The evaluation of this method is demonstrated across several fronts. First, compared to classical descriptors like SIFT or SURF, which fail to manage substantial appearance variability, the proposed method excels in identifying semantically significant correspondences. Additionally, when tested against state-of-the-art dense correspondence methods, Neural Best Buddies exhibit superior performance for cross-domain scenarios, illustrated by successful alignment and matching of object parts across different semantic categories.
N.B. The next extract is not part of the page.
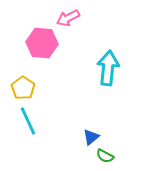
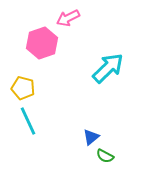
pink hexagon: rotated 24 degrees counterclockwise
cyan arrow: rotated 40 degrees clockwise
yellow pentagon: rotated 20 degrees counterclockwise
Furthermore, through a user paper, the correspondences produced by this method have shown a high degree of alignment with human annotations, indicating its effectiveness in intuitive semantic matching tasks. The method's robustness is quantitatively assessed on intra-class benchmarks, where it achieves a significant percentage of correct keypoint transfers.

Implications and Applications

The practicality of this method extends to diverse graphics applications including automatic image morphing and semantic hybridization. Applying the correspondence retrieved by NBBs allows fully automated image morph sequences and facilitates segment extraction for semantic hybridization of image components, potentially transforming the image editing process by minimizing manual intervention.

Theoretically, this research enriches the understanding of multi-level feature utilization in neural networks, emphasizing the significance of high-level features for abstract correspondence beyond photometric constraints. Practically, it introduces an automated, robust solution to a class of problems previously reliant on user input, providing a foundation for future explorations in multi-domain visual computing challenges.

Future Directions

The expansion of this framework could explore its adaptability across networks trained for various tasks beyond classification, thereby generalizing the concept of NBBs. Further, addressing identified limitations related to geometric dissimilarities or conducting co-analysis across multiple images represents potential avenues for enhancing functionality and applicability in complex visual environments.

In conclusion, this paper presents a robust framework for sparse cross-domain correspondence, facilitating new advancements in the application of deep learning to complex visual matching tasks.